Aqueous humor sampling can be performed during cataract surgery or via anterior chamber puncture. Anterior chamber puncture biopsy is relatively simple and has been proposed as an alternative to vitreous biopsy. However, it has limitations, including: a small sample size, compositional changes if structures such as the iris are disturbed during sampling, and a potential for false-negative results [15]. Furthermore, comparisons between anterior chamber and vitreous proteins have shown significant differences in specific protein levels [48].

In patients with DR, the levels of aqueous humor IL-1β, IL-6, IL-8, MCP-1, and IP-10 were higher than in those without DR and positively correlated with DR severity. In contrast, IL-10 and IL-12 levels were significantly reduced in the aqueous humor of patients with DR [10]. Additionally, IL-17 and IL-23 concentrations are elevated in the aqueous humor of DR patients. IL-17 promotes the release of inflammatory factors from various cells, stimulating inflammatory cell accumulation and ultimately causing pathological damage to the retinal vasculature. IL-23, in turn, promotes IL-17 secretion, activating the IL-23/IL-17 pathway and triggering an inflammatory cascade response [49].

There is no direct communication between aqueous humor and vitreous humor. Studies have shown that IL-8 levels in aqueous humor are significantly higher than those in vitreous humor in patients with PDR [44]. Although the exact cause remains unclear, this finding has significant implications for the future selection of samples in inflammatory marker detection. Further investigation is needed to explore the specific mechanisms of these cytokines in DR progression and their potential as therapeutic targets.

Inflammatory indicators in tears and DR

The tear film consists of three layers: a protein layer, an aqueous layer, and a lipid layer, which provide functional, nutritional, and protective benefits to the ocular surface. The components in tear fluid are relatively unstable and may vary during sampling due to factors such as corneal irritation, reflex tearing, and the use of artificial tears [50]. Therefore, the tear collection and storage process must preserve sample integrity to ensure reliable and consistent results.

Diabetic patients often exhibit reduced corneal sensitivity along with changes in tear quantity and quality. Advanced DR patients develop dry eye syndrome related to neurotrophic dysfunction, which can lead to corneal ulcers or neurogenic ulcers that impair vision, along with increased inflammatory factor expression on the ocular surface.

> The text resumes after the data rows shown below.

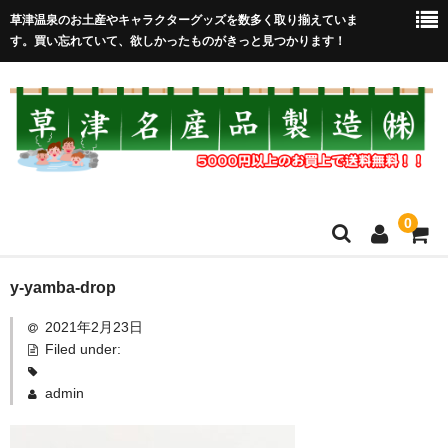
草津温泉のお土産やキャラクターグッズを数多く取り揃えていま
す。買い忘れていて、欲しかったものがきっと見つかります！
0
HOME
y-yamba-drop
2021年2月23日
在庫処分セール
Filed under:
全取扱商品
admin
売れ筋！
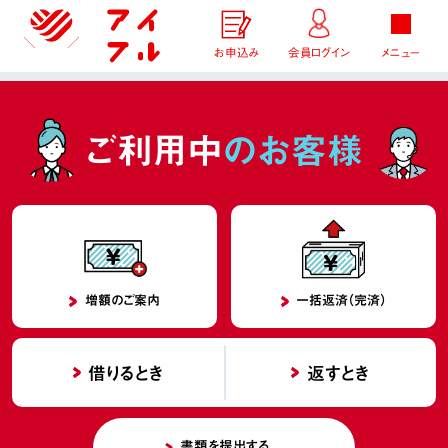
お申込み
会員ログイン
メニュー
ご利用中
のお客様
増額のご案内
一括返済（完済）
借りるとき
返すとき
書類を提出する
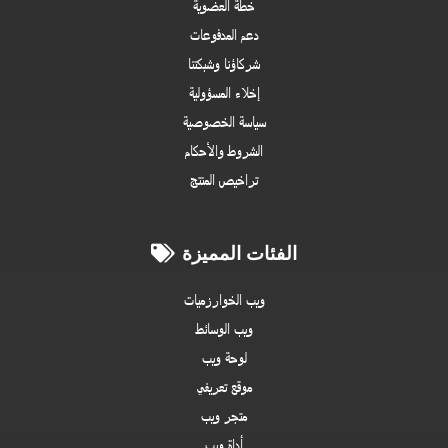
خطة العضوية
دعم المدفوعات
شركاؤنا وشبكتنا
إخلاء المسؤولية
سياسة الخصوصية
الشروط والأحكام
تراخيص المنتج
الفئات المميزة
ويب الخوارزميات
ويب الوسائط
لوحة ويب
موقع تعريفي
متجر ويب
أداة ويب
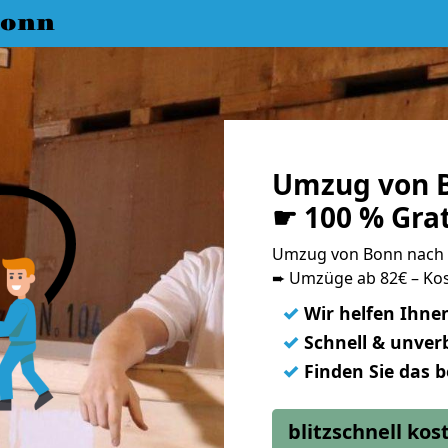
Bonn
Umzug von B
☛ 100 % Gra
Umzug von Bonn nach
➨ Umzüge ab 82€ – Kos
✓
Wir helfen Ihne
✓
Schnell & unverb
✓
Finden Sie das 
blitzschnell ko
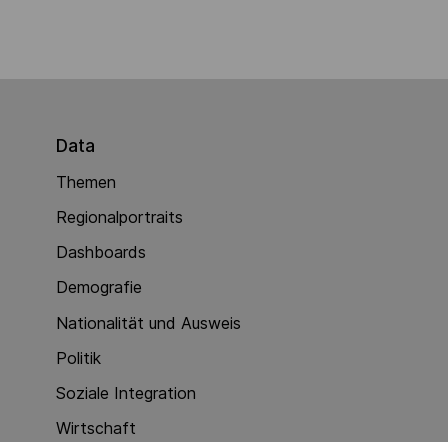
Data
Themen
Regionalportraits
Dashboards
Demografie
Nationalität und Ausweis
Politik
Soziale Integration
Wirtschaft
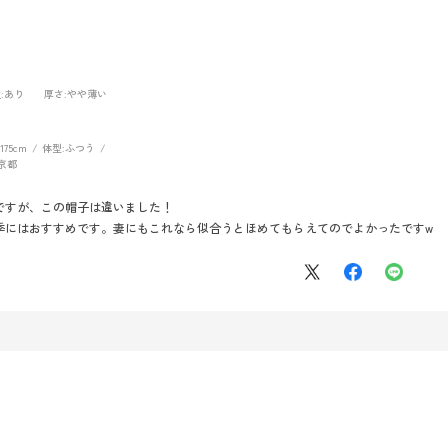
性
:あり
厚さ
:やや薄い
175cm
体型:
ふつう
京都
ですが、この帽子は違いました！
季にはおすすめです。妻にもこれなら似合うとほめてもらえてのでよかったですw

IL-17 promotes neutrophil infiltration and induces the synthesis and secretion of matrix metalloproteinases (MMPs) and reactive oxygen species (ROS), leading to disruption, epithelial dysfunction, and apoptosis in the corneal epithelium [51]. IL-2, IL-4, and TNF in tears have been suggested as potential biomarkers [52]. IL-6 is involved in acute-phase inflammation, and its levels correlate with increased ocular surface chemotaxis and keratinization [53]. IFN-γ induces the loss of conjunctival cup cells, reducing lacrimal vesicle mucin production and promoting apoptosis, correlating with the severity of tear film dysfunction. This increases the risk of corneal ulceration and impairs visual quality [54].

Indicators of inflammation in the retina and DR

Optical coherence tomography (OCT) provides detailed images of retinal layers and measures their thickness. OCT is now widely used in clinical practice. In diabetes-related retinal neurodegeneration, OCT reveals thinning of the retinal ganglion cell and nerve fiber layers [54].

Immunohistochemistry has identified IL-8 in retinal endothelial and glial cells, indicating that IL-8 is primarily of retinal origin [3]. Subfoveal neuroretinal detachment (SND), hyperreflective subretinal (HRS) lesions, and fundus autofluorescence (FAF) indicate inflammatory responses on OCT. SND, imaged by spectral domain (SD)-OCT, has been shown to correlate with inflammatory factors in the vitreous and is considered a marker of retinal inflammation in DR patients [55]. Isolated HRS dots (<30 μm in diameter) are primarily located in the inner nuclear layer of the retina and may be associated with glial cell aggregation, indicating a focal inflammatory response in the retina [56]. FAF is primarily derived from lipofuscin in the Retinal Pigment Epithelium (RPE). In DR, local ocular inflammation and oxidative stress increase lipofuscin levels in the macula, leading to heightened FAF signaling in DME patients [57]. HRS, SND, and FAF levels were reduced following anti-VEGF or steroid intravitreal treatment in DME patients [45], suggesting that these may serve as inflammatory markers.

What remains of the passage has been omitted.